▸ Exercise material
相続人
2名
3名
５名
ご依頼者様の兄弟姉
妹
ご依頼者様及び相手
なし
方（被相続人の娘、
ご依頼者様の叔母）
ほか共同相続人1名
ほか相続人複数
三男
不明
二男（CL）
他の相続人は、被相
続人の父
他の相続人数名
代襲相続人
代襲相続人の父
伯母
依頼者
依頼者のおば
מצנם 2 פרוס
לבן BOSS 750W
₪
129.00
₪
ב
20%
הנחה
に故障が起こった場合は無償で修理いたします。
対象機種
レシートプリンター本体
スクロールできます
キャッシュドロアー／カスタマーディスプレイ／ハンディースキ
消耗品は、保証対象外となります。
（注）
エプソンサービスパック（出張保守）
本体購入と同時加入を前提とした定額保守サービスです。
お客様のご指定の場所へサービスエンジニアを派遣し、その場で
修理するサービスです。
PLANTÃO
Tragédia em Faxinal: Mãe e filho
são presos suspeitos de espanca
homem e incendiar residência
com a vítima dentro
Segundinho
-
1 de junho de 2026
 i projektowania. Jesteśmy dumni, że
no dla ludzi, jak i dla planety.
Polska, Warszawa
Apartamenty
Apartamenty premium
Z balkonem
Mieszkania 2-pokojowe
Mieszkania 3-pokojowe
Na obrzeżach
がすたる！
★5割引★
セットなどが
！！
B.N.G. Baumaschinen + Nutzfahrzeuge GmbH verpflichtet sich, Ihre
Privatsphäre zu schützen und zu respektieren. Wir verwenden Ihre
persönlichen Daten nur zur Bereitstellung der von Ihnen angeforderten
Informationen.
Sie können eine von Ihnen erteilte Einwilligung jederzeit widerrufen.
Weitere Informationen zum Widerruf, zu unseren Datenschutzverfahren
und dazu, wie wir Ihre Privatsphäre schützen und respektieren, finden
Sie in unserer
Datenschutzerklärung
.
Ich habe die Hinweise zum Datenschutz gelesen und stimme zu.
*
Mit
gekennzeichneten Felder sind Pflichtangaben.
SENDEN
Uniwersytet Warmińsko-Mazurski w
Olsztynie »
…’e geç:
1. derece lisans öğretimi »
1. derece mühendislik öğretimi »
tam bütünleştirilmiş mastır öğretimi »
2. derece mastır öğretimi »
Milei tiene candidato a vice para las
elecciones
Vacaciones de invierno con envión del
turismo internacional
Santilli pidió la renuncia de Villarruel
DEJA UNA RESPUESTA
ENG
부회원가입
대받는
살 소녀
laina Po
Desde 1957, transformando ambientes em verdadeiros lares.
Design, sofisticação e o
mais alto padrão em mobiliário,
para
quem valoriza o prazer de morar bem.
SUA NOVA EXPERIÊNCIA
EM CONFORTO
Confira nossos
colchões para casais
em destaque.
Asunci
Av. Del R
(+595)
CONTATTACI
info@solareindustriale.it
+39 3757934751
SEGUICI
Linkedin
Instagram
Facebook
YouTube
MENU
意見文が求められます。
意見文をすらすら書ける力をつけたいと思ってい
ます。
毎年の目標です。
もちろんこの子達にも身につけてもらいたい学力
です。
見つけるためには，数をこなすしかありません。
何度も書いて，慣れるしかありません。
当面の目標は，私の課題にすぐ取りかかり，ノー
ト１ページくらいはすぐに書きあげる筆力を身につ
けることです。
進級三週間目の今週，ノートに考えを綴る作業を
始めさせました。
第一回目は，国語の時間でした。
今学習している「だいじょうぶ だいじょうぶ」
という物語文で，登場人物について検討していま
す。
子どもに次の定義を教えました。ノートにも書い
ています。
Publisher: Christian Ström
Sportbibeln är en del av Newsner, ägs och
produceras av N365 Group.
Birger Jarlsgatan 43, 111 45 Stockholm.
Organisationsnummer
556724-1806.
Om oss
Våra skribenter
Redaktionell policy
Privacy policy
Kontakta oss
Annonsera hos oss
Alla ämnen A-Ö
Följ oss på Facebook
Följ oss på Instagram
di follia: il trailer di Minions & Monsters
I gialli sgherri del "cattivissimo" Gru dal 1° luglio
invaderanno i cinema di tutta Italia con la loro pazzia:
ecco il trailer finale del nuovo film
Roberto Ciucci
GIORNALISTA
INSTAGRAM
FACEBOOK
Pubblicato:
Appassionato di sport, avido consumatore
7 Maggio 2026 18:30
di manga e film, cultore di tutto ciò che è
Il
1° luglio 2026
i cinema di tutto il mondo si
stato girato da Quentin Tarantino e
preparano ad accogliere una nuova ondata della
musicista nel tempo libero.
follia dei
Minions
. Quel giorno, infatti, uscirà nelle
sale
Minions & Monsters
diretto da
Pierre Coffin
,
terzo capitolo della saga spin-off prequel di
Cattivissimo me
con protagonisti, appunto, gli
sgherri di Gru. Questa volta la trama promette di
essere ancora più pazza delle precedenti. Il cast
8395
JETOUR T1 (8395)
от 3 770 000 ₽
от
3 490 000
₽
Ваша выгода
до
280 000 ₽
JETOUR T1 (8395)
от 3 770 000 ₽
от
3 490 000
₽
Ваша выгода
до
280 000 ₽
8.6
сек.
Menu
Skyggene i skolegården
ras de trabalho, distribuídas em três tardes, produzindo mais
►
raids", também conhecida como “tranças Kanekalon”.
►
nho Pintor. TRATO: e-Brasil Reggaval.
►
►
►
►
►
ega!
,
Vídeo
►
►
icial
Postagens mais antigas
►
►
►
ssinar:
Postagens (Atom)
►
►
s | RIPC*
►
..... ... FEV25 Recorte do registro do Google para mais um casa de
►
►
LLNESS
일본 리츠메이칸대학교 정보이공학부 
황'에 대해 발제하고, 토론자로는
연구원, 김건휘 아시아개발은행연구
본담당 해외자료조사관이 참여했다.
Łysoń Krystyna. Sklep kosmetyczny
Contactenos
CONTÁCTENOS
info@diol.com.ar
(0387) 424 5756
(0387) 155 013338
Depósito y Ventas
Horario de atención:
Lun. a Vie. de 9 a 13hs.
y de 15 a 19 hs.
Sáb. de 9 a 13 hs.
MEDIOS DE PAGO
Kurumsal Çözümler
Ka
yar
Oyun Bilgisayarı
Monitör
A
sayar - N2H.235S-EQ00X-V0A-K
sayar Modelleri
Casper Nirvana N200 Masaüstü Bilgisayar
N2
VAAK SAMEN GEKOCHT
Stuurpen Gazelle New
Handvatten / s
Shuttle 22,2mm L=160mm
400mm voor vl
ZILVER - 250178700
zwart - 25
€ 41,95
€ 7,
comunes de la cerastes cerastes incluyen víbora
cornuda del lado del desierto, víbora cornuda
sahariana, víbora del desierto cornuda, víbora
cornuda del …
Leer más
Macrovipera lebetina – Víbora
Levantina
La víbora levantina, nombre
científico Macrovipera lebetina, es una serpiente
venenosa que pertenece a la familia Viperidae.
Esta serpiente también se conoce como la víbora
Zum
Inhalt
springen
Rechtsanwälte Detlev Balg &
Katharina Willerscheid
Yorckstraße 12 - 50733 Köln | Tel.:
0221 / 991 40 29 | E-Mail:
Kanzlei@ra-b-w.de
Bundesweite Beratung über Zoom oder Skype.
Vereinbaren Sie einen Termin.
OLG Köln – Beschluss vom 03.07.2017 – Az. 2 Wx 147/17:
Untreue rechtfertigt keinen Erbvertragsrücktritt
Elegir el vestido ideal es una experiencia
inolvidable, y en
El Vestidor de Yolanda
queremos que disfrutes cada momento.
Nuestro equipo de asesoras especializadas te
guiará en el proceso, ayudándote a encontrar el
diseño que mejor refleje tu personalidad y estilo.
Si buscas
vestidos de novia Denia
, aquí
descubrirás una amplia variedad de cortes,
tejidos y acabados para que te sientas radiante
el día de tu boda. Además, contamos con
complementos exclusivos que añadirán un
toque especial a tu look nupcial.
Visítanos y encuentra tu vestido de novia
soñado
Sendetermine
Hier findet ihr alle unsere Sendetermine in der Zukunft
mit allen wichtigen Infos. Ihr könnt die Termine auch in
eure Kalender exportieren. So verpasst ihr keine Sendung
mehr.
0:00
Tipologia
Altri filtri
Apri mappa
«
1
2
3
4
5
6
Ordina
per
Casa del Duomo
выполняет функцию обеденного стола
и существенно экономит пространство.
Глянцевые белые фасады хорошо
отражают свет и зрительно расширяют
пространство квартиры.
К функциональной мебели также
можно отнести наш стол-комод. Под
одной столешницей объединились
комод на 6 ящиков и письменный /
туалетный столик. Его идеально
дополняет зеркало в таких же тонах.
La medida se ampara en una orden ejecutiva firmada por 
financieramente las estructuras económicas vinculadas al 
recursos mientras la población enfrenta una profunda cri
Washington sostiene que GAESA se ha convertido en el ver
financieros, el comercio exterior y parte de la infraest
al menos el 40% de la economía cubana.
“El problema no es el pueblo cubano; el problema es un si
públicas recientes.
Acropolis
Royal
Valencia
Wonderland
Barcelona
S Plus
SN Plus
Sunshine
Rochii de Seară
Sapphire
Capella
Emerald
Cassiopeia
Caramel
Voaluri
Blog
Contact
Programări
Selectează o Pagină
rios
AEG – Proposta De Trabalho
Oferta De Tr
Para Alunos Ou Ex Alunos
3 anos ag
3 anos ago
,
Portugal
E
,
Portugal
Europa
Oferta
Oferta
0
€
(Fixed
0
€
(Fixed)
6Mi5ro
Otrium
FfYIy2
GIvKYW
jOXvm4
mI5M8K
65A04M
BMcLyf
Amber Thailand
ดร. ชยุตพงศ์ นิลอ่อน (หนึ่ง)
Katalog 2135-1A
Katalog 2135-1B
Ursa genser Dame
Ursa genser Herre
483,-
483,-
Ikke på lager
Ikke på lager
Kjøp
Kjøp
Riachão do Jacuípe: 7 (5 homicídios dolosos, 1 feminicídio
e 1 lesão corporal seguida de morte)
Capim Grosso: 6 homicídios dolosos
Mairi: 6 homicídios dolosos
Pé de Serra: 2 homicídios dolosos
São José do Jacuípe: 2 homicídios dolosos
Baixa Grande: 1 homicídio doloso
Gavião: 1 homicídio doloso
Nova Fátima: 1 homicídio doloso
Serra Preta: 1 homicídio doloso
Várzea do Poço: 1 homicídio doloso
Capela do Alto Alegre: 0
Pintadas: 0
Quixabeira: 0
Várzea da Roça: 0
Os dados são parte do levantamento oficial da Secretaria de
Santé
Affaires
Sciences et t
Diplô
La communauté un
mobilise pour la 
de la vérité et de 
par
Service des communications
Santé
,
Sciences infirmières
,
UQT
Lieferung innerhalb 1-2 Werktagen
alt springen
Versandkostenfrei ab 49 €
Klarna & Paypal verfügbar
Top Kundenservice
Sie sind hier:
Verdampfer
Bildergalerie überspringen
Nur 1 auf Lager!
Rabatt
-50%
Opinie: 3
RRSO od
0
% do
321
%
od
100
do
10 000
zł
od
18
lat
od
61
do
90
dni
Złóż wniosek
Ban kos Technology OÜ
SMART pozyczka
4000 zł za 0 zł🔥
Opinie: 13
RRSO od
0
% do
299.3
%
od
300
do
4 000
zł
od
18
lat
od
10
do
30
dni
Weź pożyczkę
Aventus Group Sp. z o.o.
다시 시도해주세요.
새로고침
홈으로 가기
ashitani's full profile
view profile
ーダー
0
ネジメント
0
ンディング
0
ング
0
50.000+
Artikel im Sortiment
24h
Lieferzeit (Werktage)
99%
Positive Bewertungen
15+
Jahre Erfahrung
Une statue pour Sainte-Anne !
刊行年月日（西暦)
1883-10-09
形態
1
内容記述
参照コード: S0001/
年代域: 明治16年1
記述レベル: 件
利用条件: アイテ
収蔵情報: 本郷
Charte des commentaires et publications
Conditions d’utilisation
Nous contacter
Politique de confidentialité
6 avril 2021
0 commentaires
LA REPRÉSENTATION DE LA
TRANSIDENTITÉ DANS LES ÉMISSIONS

▸ What is needed
Only the lines with the string "mastır" are wanted; pick them out of the records above and copy them.

▸ Exercise solution
tam bütünleştirilmiş mastır öğretimi »
2. derece mastır öğretimi »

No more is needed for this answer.